▶ DATA IN THIS EXERCISE:
Segment Open

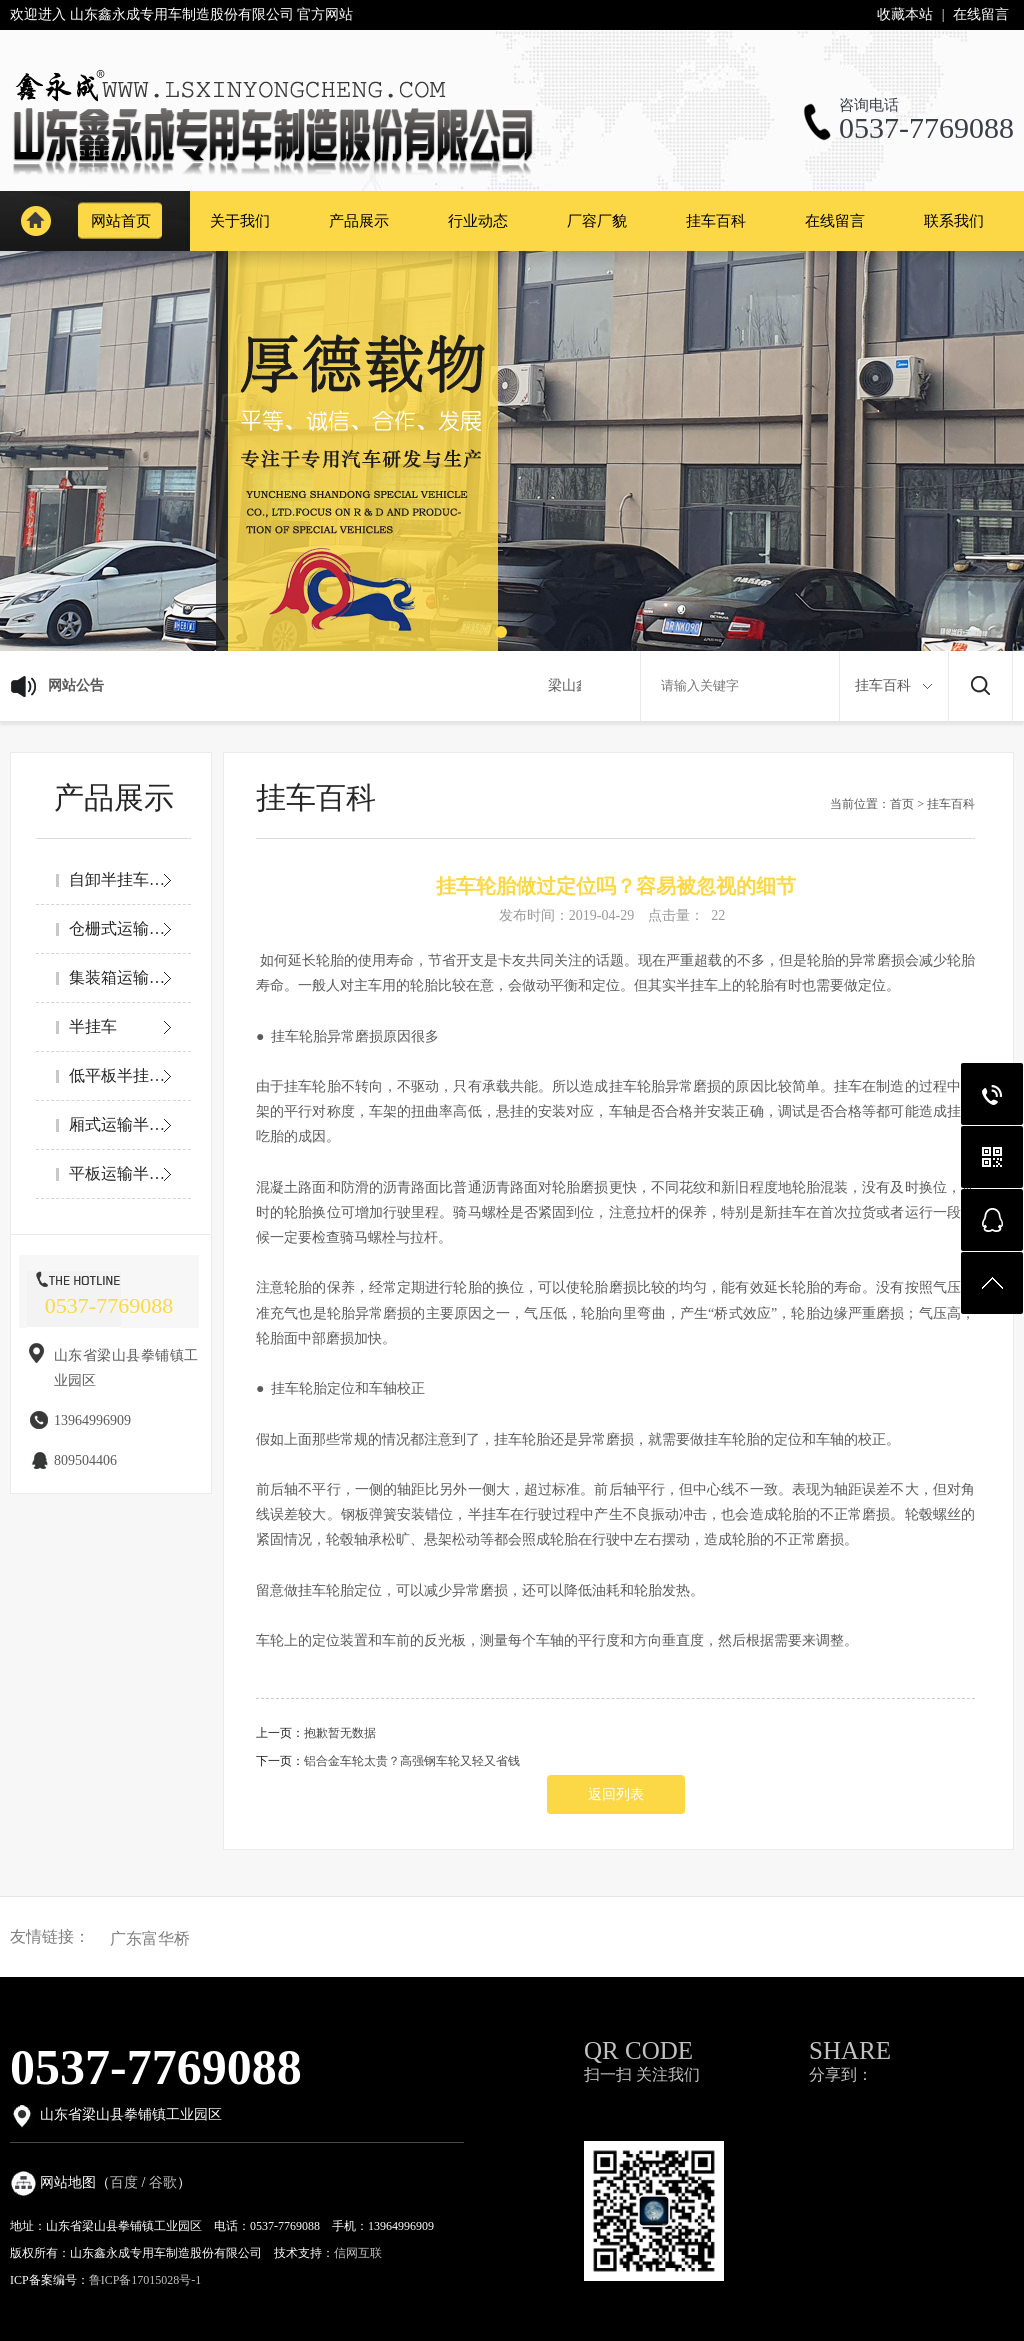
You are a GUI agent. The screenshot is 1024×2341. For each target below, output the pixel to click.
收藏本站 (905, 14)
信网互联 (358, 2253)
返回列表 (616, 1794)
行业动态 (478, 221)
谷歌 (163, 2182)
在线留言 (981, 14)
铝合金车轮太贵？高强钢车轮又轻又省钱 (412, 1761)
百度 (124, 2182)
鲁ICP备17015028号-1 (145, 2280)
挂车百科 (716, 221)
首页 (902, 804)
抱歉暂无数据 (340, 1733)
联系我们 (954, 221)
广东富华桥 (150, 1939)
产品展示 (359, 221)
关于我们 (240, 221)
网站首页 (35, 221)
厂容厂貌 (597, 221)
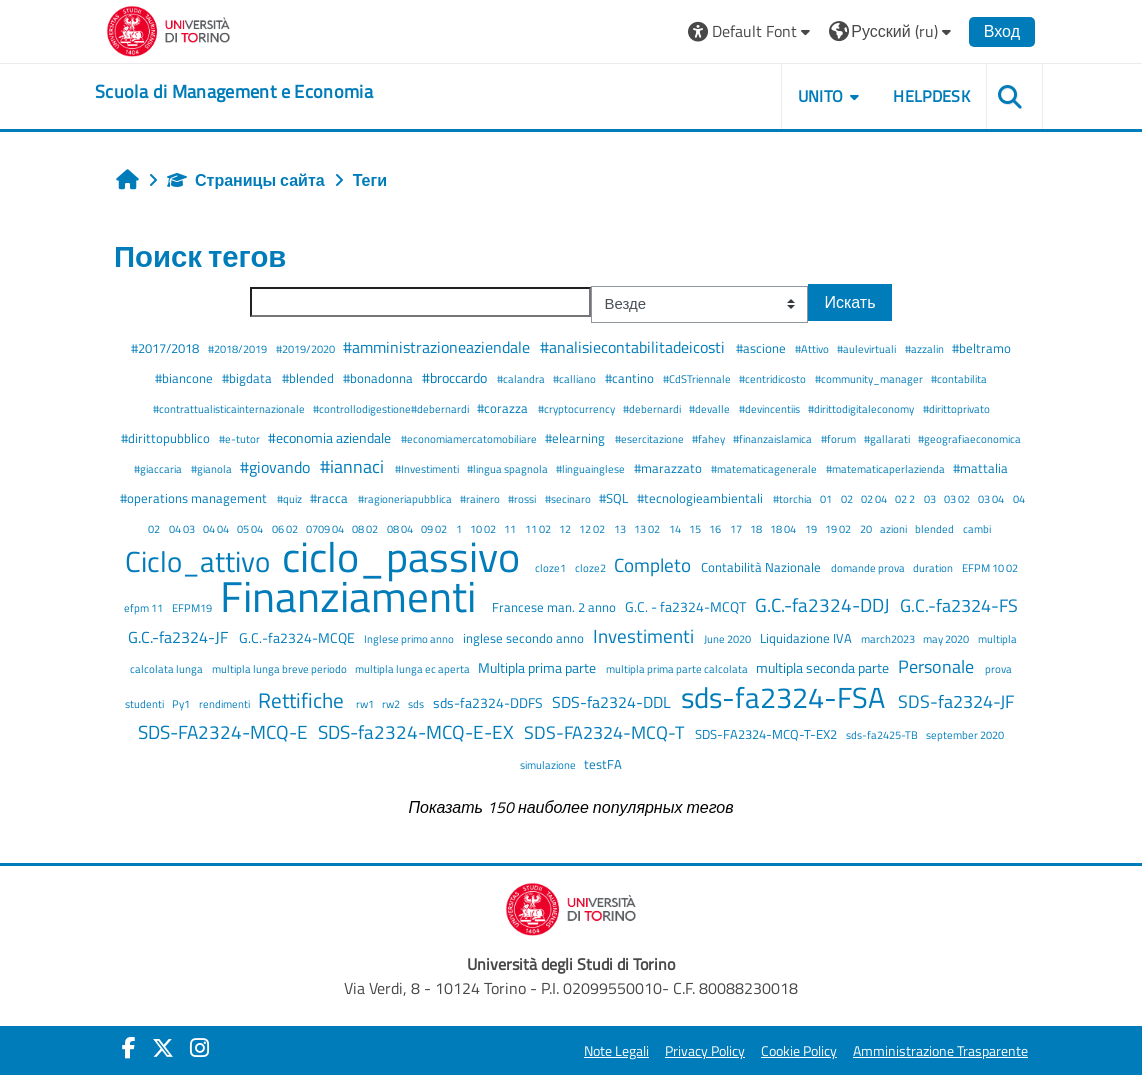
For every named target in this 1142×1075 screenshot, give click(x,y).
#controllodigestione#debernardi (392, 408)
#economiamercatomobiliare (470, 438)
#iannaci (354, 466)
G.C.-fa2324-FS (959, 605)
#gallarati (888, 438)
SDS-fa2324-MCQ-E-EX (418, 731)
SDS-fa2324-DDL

Segment Closed

▶ WHAT THE EXERCISE ASKS:
Could every record be given again exactly, with its pictures left out?

▶ SOLUTION BELOW:
You are a GUI agent. The screenshot is 1024×2341. For each target below, output the pixel to click.
收藏本站 (905, 14)
信网互联 (358, 2253)
返回列表 (616, 1794)
行业动态 (478, 221)
谷歌 (163, 2182)
在线留言 (981, 14)
铝合金车轮太贵？高强钢车轮又轻又省钱 (412, 1761)
百度 (124, 2182)
鲁ICP备17015028号-1 (145, 2280)
挂车百科 (716, 221)
首页 (902, 804)
抱歉暂无数据 (340, 1733)
联系我们 (954, 221)
广东富华桥 (150, 1939)
产品展示 (359, 221)
关于我们 (240, 221)
网站首页 (35, 221)
厂容厂貌 (597, 221)
For every named target in this 1142×1075 screenshot, give click(x,y).
#controllodigestione#debernardi (392, 408)
#economiamercatomobiliare (470, 438)
#iannaci (354, 466)
G.C.-fa2324-FS (959, 605)
#gallarati (888, 438)
SDS-fa2324-MCQ-E-EX (418, 731)
SDS-fa2324-DDL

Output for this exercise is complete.